There are no indications that bird flu is becoming a bigger problem in China despite the deaths of three people from the disease this year, the World Health Organisation said Wednesday.
"The three recent cases were not unexpected considering the winter season and the fact that we know the virus is still circulating in the environment," the WHO's representative in China, Hans Troedsson, said in a statement.
"WHO welcomes the capability of the surveillance system in China to detect these three isolated cases. We have no indications of any larger number of undetected cases."
The latest victim was a 44-year-old woman from Guangdong province in southern China who died on Monday after coming into contact with sick poultry.

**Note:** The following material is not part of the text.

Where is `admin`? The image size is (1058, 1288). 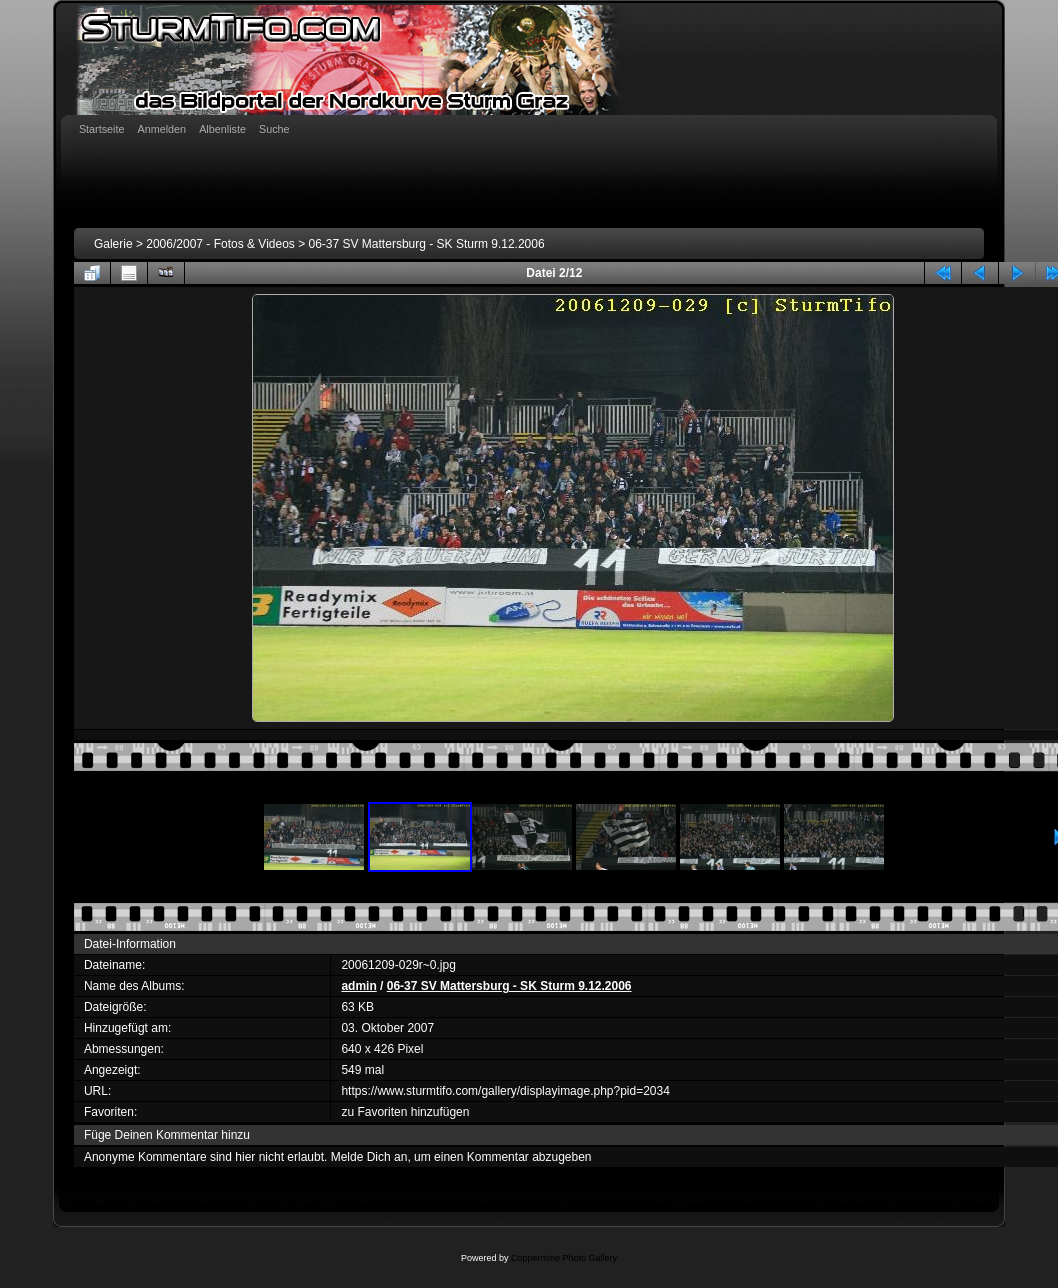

The other two reported bird flu fatalities this year were a 41-year-old man who died in China's southern Guangxi region on February 20 and a 22-year-old man in Hunan province who died on January 24.
Since bird flu re-emerged in 2003, 20 people in China have died of the disease while another 10 contracted it but survived.
Avian flu mainly kills birds, but scientists fear it could mutate to easily jump from human to human, sparking a global pandemic.
China is regarded as a potential flashpoint in this regard because it has the world's biggest number of poultry, with tens of millions of chickens reared in densely populated rural areas where epidemic controls remain spotty.
More than 230 people have died of bird flu worldwide, according to the WHO.